Print all of the data exactly.

Records shown:
[Start of Attachment]
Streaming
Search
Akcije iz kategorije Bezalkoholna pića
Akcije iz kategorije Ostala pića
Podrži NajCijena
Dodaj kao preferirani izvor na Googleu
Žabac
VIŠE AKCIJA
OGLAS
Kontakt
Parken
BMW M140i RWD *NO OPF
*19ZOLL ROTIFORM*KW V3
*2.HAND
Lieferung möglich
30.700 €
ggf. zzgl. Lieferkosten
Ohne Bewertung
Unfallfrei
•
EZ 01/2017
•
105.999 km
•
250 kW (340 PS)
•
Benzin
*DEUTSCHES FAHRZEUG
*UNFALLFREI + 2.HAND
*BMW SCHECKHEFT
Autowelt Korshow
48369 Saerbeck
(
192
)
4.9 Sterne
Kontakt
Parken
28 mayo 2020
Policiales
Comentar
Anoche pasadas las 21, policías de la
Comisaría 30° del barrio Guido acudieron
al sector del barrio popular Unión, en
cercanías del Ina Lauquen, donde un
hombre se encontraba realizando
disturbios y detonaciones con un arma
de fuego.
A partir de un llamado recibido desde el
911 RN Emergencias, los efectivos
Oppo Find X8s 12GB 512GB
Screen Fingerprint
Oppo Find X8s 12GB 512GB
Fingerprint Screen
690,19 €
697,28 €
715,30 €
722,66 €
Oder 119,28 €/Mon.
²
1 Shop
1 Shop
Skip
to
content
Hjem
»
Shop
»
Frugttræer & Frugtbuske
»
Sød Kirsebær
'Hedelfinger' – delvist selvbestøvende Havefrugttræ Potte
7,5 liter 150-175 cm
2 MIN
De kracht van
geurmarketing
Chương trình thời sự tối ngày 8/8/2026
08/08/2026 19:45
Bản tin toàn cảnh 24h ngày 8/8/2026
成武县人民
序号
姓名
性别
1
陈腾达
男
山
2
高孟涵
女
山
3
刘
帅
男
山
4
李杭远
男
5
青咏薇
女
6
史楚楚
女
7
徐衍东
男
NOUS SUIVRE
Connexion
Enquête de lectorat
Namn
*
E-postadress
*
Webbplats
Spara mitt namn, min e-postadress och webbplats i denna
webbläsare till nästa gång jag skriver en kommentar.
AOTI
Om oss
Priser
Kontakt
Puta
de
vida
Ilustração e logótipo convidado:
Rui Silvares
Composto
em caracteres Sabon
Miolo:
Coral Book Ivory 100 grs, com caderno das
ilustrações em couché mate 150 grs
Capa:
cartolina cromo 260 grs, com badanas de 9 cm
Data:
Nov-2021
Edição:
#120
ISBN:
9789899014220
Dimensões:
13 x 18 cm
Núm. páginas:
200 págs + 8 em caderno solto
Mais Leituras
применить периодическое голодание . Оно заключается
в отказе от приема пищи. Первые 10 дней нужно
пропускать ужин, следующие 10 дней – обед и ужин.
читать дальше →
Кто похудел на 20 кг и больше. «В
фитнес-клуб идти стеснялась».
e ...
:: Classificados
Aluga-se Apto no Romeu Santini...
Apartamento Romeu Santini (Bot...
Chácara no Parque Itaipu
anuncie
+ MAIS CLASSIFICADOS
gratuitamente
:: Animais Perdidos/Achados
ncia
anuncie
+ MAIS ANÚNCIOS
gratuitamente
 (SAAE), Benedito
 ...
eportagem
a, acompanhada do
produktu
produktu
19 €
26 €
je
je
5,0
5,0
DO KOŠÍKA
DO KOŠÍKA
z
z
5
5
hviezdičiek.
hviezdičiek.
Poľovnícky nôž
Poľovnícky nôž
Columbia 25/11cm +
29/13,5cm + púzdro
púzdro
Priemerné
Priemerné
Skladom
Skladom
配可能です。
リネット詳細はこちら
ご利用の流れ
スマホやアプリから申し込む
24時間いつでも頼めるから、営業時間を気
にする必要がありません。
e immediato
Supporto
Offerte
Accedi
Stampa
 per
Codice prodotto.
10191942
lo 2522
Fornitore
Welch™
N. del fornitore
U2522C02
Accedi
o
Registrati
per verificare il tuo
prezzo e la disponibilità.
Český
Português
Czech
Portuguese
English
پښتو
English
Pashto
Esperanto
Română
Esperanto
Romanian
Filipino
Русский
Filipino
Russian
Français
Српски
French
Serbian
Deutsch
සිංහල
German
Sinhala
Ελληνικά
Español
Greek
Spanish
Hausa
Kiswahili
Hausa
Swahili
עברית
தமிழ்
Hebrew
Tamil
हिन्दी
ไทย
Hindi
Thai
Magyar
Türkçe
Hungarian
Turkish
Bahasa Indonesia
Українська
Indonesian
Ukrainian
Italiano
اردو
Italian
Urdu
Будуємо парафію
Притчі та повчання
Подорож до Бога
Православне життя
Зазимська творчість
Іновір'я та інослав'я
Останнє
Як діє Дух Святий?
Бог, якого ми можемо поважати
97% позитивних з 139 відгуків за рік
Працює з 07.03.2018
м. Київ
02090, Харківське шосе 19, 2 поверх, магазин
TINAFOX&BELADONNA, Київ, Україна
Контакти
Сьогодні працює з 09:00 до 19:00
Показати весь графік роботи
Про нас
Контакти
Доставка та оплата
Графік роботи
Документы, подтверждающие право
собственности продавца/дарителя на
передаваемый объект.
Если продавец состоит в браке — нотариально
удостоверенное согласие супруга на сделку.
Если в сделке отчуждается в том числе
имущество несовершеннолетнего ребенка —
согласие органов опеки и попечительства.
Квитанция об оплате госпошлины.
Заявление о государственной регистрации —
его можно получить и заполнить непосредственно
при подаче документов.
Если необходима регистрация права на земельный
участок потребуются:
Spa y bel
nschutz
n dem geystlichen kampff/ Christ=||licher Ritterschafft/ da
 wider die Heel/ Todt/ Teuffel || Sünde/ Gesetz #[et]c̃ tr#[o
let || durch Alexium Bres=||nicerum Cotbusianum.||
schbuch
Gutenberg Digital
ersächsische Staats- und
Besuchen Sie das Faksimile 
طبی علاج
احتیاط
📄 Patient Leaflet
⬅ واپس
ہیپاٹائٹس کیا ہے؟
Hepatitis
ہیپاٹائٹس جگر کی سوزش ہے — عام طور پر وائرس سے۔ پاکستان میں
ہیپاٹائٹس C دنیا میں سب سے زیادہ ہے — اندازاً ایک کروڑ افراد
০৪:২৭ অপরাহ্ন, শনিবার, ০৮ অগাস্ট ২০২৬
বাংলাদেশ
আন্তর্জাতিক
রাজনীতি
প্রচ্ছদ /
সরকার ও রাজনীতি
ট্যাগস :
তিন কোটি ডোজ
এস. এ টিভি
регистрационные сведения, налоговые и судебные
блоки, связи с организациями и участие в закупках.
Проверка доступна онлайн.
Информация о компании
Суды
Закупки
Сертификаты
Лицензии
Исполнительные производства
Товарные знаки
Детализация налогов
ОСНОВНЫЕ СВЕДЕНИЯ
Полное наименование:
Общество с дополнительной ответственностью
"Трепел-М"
[End of Attachment]
Written response:
Streaming
Search
Akcije iz kategorije Bezalkoholna pića
Akcije iz kategorije Ostala pića
Podrži NajCijena
Dodaj kao preferirani izvor na Googleu
Žabac
VIŠE AKCIJA
OGLAS
Kontakt
Parken
BMW M140i RWD *NO OPF
*19ZOLL ROTIFORM*KW V3
*2.HAND
Lieferung möglich
30.700 €
ggf. zzgl. Lieferkosten
Ohne Bewertung
Unfallfrei
•
EZ 01/2017
•
105.999 km
•
250 kW (340 PS)
•
Benzin
*DEUTSCHES FAHRZEUG
*UNFALLFREI + 2.HAND
*BMW SCHECKHEFT
Autowelt Korshow
48369 Saerbeck
(
192
)
4.9 Sterne
Kontakt
Parken
28 mayo 2020
Policiales
Comentar
Anoche pasadas las 21, policías de la
Comisaría 30° del barrio Guido acudieron
al sector del barrio popular Unión, en
cercanías del Ina Lauquen, donde un
hombre se encontraba realizando
disturbios y detonaciones con un arma
de fuego.
A partir de un llamado recibido desde el
911 RN Emergencias, los efectivos
Oppo Find X8s 12GB 512GB
Screen Fingerprint
Oppo Find X8s 12GB 512GB
Fingerprint Screen
690,19 €
697,28 €
715,30 €
722,66 €
Oder 119,28 €/Mon.
²
1 Shop
1 Shop
Skip
to
content
Hjem
»
Shop
»
Frugttræer & Frugtbuske
»
Sød Kirsebær
'Hedelfinger' – delvist selvbestøvende Havefrugttræ Potte
7,5 liter 150-175 cm
2 MIN
De kracht van
geurmarketing
Chương trình thời sự tối ngày 8/8/2026
08/08/2026 19:45
Bản tin toàn cảnh 24h ngày 8/8/2026
成武县人民
序号
姓名
性别
1
陈腾达
男
山
2
高孟涵
女
山
3
刘
帅
男
山
4
李杭远
男
5
青咏薇
女
6
史楚楚
女
7
徐衍东
男
NOUS SUIVRE
Connexion
Enquête de lectorat
Namn
*
E-postadress
*
Webbplats
Spara mitt namn, min e-postadress och webbplats i denna
webbläsare till nästa gång jag skriver en kommentar.
AOTI
Om oss
Priser
Kontakt
Puta
de
vida
Ilustração e logótipo convidado:
Rui Silvares
Composto
em caracteres Sabon
Miolo:
Coral Book Ivory 100 grs, com caderno das
ilustrações em couché mate 150 grs
Capa:
cartolina cromo 260 grs, com badanas de 9 cm
Data:
Nov-2021
Edição:
#120
ISBN:
9789899014220
Dimensões:
13 x 18 cm
Núm. páginas:
200 págs + 8 em caderno solto
Mais Leituras
применить периодическое голодание . Оно заключается
в отказе от приема пищи. Первые 10 дней нужно
пропускать ужин, следующие 10 дней – обед и ужин.
читать дальше →
Кто похудел на 20 кг и больше. «В
фитнес-клуб идти стеснялась».
e ...
:: Classificados
Aluga-se Apto no Romeu Santini...
Apartamento Romeu Santini (Bot...
Chácara no Parque Itaipu
anuncie
+ MAIS CLASSIFICADOS
gratuitamente
:: Animais Perdidos/Achados
ncia
anuncie
+ MAIS ANÚNCIOS
gratuitamente
 (SAAE), Benedito
 ...
eportagem
a, acompanhada do
produktu
produktu
19 €
26 €
je
je
5,0
5,0
DO KOŠÍKA
DO KOŠÍKA
z
z
5
5
hviezdičiek.
hviezdičiek.
Poľovnícky nôž
Poľovnícky nôž
Columbia 25/11cm +
29/13,5cm + púzdro
púzdro
Priemerné
Priemerné
Skladom
Skladom
配可能です。
リネット詳細はこちら
ご利用の流れ
スマホやアプリから申し込む
24時間いつでも頼めるから、営業時間を気
にする必要がありません。
e immediato
Supporto
Offerte
Accedi
Stampa
 per
Codice prodotto.
10191942
lo 2522
Fornitore
Welch™
N. del fornitore
U2522C02
Accedi
o
Registrati
per verificare il tuo
prezzo e la disponibilità.
Český
Português
Czech
Portuguese
English
پښتو
English
Pashto
Esperanto
Română
Esperanto
Romanian
Filipino
Русский
Filipino
Russian
Français
Српски
French
Serbian
Deutsch
සිංහල
German
Sinhala
Ελληνικά
Español
Greek
Spanish
Hausa
Kiswahili
Hausa
Swahili
עברית
தமிழ்
Hebrew
Tamil
हिन्दी
ไทย
Hindi
Thai
Magyar
Türkçe
Hungarian
Turkish
Bahasa Indonesia
Українська
Indonesian
Ukrainian
Italiano
اردو
Italian
Urdu
Будуємо парафію
Притчі та повчання
Подорож до Бога
Православне життя
Зазимська творчість
Іновір'я та інослав'я
Останнє
Як діє Дух Святий?
Бог, якого ми можемо поважати
97% позитивних з 139 відгуків за рік
Працює з 07.03.2018
м. Київ
02090, Харківське шосе 19, 2 поверх, магазин
TINAFOX&BELADONNA, Київ, Україна
Контакти
Сьогодні працює з 09:00 до 19:00
Показати весь графік роботи
Про нас
Контакти
Доставка та оплата
Графік роботи
Документы, подтверждающие право
собственности продавца/дарителя на
передаваемый объект.
Если продавец состоит в браке — нотариально
удостоверенное согласие супруга на сделку.
Если в сделке отчуждается в том числе
имущество несовершеннолетнего ребенка —
согласие органов опеки и попечительства.
Квитанция об оплате госпошлины.
Заявление о государственной регистрации —
его можно получить и заполнить непосредственно
при подаче документов.
Если необходима регистрация права на земельный
участок потребуются:
Spa y bel
nschutz
n dem geystlichen kampff/ Christ=||licher Ritterschafft/ da
 wider die Heel/ Todt/ Teuffel || Sünde/ Gesetz #[et]c̃ tr#[o
let || durch Alexium Bres=||nicerum Cotbusianum.||
schbuch
Gutenberg Digital
ersächsische Staats- und
Besuchen Sie das Faksimile 
طبی علاج
احتیاط
📄 Patient Leaflet
⬅ واپس
ہیپاٹائٹس کیا ہے؟
Hepatitis
ہیپاٹائٹس جگر کی سوزش ہے — عام طور پر وائرس سے۔ پاکستان میں
ہیپاٹائٹس C دنیا میں سب سے زیادہ ہے — اندازاً ایک کروڑ افراد
০৪:২৭ অপরাহ্ন, শনিবার, ০৮ অগাস্ট ২০২৬
বাংলাদেশ
আন্তর্জাতিক
রাজনীতি
প্রচ্ছদ /
সরকার ও রাজনীতি
ট্যাগস :
তিন কোটি ডোজ
এস. এ টিভি
регистрационные сведения, налоговые и судебные
блоки, связи с организациями и участие в закупках.
Проверка доступна онлайн.
Информация о компании
Суды
Закупки
Сертификаты
Лицензии
Исполнительные производства
Товарные знаки
Детализация налогов
ОСНОВНЫЕ СВЕДЕНИЯ
Полное наименование:
Общество с дополнительной ответственностью
"Трепел-М"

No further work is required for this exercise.